Negative interactions were predicted for S.cerevisiae using protein features such as function, expression, cellular localization and homology data. Functional annotations for the yeast proteome were obtained from the Gene Ontology Database (Ashburner et al., 2000). Localization annotation was taken from MIPS (Mewes et al., 2004) and expression information was taken from the Young Lab (Holstege et al., 1998). In total there were 5058 yeast proteins, [downloaded from Güldener et al. (2005)] for which we posses all such annotation.

Negative interactions were predicted by selecting a random pair of proteins that did not share any common protein characteristics. When using expression, we selected only those pairs that had an expression correlation coefficient between 0.3 and −0.3 (see Supplementary Material). In the case of homology, we selected only those protein pairs that had no homologous interactions.

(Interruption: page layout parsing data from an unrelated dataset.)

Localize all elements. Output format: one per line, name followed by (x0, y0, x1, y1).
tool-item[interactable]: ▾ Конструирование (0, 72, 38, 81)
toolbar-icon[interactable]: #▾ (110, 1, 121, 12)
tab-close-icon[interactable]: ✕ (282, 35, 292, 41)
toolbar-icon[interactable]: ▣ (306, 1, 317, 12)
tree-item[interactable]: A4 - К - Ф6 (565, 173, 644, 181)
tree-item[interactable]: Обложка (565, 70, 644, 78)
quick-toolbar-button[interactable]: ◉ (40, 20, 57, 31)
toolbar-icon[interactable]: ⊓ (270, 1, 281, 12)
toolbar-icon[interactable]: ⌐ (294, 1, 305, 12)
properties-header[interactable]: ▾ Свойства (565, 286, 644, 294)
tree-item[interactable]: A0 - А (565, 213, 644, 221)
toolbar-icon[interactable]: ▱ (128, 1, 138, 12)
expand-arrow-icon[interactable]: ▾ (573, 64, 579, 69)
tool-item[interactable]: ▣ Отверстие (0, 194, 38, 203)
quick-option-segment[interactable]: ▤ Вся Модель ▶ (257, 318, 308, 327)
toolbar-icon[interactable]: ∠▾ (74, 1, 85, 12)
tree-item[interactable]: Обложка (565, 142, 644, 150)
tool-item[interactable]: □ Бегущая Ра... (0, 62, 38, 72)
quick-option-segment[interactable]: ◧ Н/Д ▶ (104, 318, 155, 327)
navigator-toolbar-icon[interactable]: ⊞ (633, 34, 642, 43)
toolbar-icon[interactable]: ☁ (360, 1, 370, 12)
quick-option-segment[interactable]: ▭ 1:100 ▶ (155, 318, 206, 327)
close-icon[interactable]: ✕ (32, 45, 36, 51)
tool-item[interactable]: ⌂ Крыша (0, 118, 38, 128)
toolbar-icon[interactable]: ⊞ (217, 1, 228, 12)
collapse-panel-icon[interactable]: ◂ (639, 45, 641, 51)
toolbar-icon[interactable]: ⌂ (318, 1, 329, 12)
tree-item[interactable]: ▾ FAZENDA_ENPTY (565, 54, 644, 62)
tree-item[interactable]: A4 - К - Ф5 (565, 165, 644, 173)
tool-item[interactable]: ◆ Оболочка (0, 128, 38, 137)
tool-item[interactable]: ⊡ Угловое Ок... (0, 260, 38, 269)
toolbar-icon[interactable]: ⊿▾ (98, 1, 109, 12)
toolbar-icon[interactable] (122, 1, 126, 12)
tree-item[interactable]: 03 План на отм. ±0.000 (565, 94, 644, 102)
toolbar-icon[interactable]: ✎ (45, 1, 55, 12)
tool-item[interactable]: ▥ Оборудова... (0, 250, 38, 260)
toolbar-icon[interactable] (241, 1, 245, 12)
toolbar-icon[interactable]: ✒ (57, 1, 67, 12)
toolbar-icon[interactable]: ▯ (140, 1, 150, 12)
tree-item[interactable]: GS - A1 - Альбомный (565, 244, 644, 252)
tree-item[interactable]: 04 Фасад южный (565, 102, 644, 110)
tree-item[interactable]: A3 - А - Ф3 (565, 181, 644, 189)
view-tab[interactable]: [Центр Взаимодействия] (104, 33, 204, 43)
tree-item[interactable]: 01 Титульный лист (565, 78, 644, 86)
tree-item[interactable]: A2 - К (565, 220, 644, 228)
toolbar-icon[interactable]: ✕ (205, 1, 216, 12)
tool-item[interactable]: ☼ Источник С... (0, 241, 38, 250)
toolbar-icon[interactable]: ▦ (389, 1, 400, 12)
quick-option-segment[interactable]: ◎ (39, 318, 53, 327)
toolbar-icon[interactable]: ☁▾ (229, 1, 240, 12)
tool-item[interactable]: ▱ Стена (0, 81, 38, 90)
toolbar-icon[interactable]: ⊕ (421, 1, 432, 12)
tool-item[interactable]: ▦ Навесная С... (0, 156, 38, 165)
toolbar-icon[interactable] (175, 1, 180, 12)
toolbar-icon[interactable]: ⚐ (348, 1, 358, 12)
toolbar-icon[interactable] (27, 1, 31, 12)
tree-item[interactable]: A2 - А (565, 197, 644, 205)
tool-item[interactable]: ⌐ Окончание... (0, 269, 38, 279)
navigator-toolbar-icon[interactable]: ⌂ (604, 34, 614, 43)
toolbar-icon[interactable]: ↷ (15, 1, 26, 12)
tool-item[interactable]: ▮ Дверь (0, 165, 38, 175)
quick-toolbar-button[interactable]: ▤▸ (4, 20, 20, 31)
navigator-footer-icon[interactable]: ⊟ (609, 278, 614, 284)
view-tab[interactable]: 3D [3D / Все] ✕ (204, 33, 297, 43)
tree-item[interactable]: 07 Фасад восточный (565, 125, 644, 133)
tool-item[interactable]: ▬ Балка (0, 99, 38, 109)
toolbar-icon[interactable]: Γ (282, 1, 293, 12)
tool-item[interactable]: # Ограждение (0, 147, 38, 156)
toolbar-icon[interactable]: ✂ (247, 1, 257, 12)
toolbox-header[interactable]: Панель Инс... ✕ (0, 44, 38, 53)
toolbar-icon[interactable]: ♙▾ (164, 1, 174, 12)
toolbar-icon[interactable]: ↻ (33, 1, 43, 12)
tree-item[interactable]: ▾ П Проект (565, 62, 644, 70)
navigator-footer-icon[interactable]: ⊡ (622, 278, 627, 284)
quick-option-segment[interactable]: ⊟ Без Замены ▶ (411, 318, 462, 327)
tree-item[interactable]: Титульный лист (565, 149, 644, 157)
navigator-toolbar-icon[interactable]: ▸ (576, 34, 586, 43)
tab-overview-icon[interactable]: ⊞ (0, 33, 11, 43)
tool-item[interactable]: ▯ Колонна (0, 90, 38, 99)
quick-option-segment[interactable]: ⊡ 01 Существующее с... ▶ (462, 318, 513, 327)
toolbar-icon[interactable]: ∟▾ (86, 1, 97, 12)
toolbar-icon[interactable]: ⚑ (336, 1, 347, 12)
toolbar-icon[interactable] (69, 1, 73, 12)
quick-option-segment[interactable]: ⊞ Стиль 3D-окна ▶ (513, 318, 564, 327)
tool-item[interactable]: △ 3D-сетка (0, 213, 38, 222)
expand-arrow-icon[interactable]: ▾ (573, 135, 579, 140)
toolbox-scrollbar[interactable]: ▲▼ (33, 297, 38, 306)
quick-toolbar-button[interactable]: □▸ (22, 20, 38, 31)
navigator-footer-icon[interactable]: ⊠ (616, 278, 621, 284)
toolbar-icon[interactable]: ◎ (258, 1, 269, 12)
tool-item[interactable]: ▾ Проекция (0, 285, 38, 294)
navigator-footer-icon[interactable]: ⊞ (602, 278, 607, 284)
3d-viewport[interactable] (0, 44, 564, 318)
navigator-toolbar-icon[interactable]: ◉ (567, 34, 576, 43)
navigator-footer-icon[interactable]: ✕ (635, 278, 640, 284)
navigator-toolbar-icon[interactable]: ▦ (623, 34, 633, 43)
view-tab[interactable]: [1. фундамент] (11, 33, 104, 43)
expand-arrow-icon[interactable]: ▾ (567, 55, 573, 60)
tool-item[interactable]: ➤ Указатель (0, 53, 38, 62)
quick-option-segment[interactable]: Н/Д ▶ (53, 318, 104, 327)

Our integrated method incorporated all the individual factors as well as homologous interaction data. Here two proteins were randomly selected and then classified as negatively interacting if they fulfilled the following: (i) They have no common functional processes, (ii) they have no overlap in cellular localization, (iii) they have a co-expression correlation between 0.3 and −0.3 and (iv) they have no homologous interactions in an experimental dataset.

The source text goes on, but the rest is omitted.